ASSIGNMENT —
Check each line of the material below for "mécanisme", then copy the ones that contain it.

******

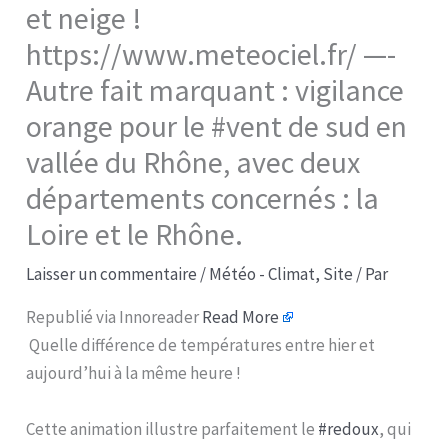
et neige !
https://www.meteociel.fr/ —-
Autre fait marquant : vigilance
orange pour le #vent de sud en
vallée du Rhône, avec deux
départements concernés : la
Loire et le Rhône.
Laisser un commentaire
/
Météo - Climat
,
Site
/ Par
Republié via Innoreader
Read More
Quelle différence de températures entre hier et
aujourd’hui à la même heure !
Cette animation illustre parfaitement le
#redoux
, qui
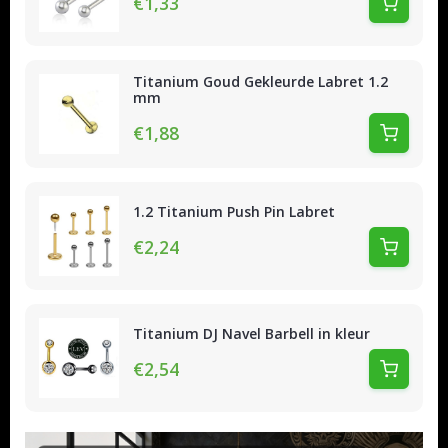
€1,33
Titanium Goud Gekleurde Labret 1.2
mm
€1,88
1.2 Titanium Push Pin Labret
€2,24
Titanium DJ Navel Barbell in kleur
€2,54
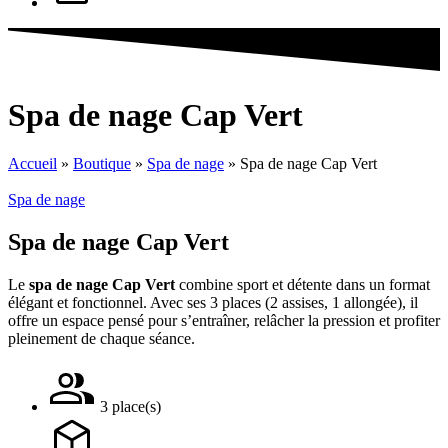
Spa de nage Cap Vert
Accueil
»
Boutique
»
Spa de nage
»
Spa de nage Cap Vert
Spa de nage
Spa de nage Cap Vert
Le
spa de nage Cap Vert
combine sport et détente dans un format
élégant et fonctionnel. Avec ses 3 places (2 assises, 1 allongée), il
offre un espace pensé pour s’entraîner, relâcher la pression et profiter
pleinement de chaque séance.
3 place(s)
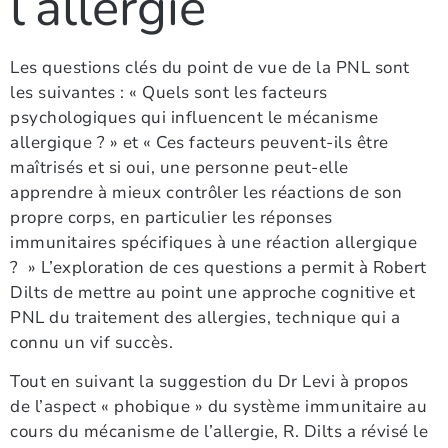
l’allergie
Les questions clés du point de vue de la PNL sont
les suivantes : « Quels sont les facteurs
psychologiques qui influencent le mécanisme
allergique ? » et « Ces facteurs peuvent-ils être
maîtrisés et si oui, une personne peut-elle
apprendre à mieux contrôler les réactions de son
propre corps, en particulier les réponses
immunitaires spécifiques à une réaction allergique
? » L’exploration de ces questions a permit à Robert
Dilts de mettre au point une approche cognitive et
PNL du traitement des allergies, technique qui a
connu un vif succès.
Tout en suivant la suggestion du Dr Levi à propos
de l’aspect « phobique » du système immunitaire au
cours du mécanisme de l’allergie, R. Dilts a révisé le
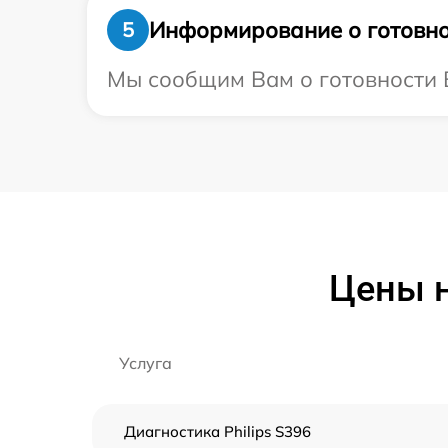
Информирование о готовно
5
Мы сообщим Вам о готовности Ва
Цены н
Услуга
Диагностика Philips S396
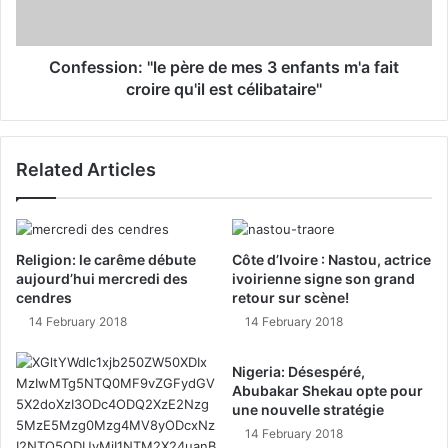
Confession: ''le père de mes 3 enfants m'a fait
croire qu'il est célibataire''
Related Articles
Religion: le carême débute
Côte d’Ivoire : Nastou, actrice
aujourd’hui mercredi des
ivoirienne signe son grand
cendres
retour sur scène!
14 February 2018
14 February 2018
Nigeria: Désespéré,
Abubakar Shekau opte pour
une nouvelle stratégie
14 February 2018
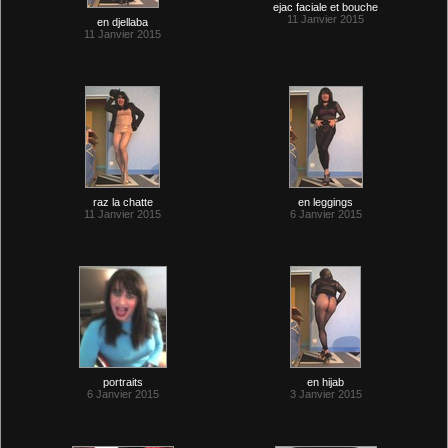
ejac faciale et bouche
11 Janvier 2015
en djellaba
11 Janvier 2015
raz la chatte
en leggings
11 Janvier 2015
6 Janvier 2015
portraits
en hijab
6 Janvier 2015
3 Janvier 2015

******

ANSWER BOX —
psychologiques qui influencent le mécanisme
cours du mécanisme de l’allergie, R. Dilts a révisé le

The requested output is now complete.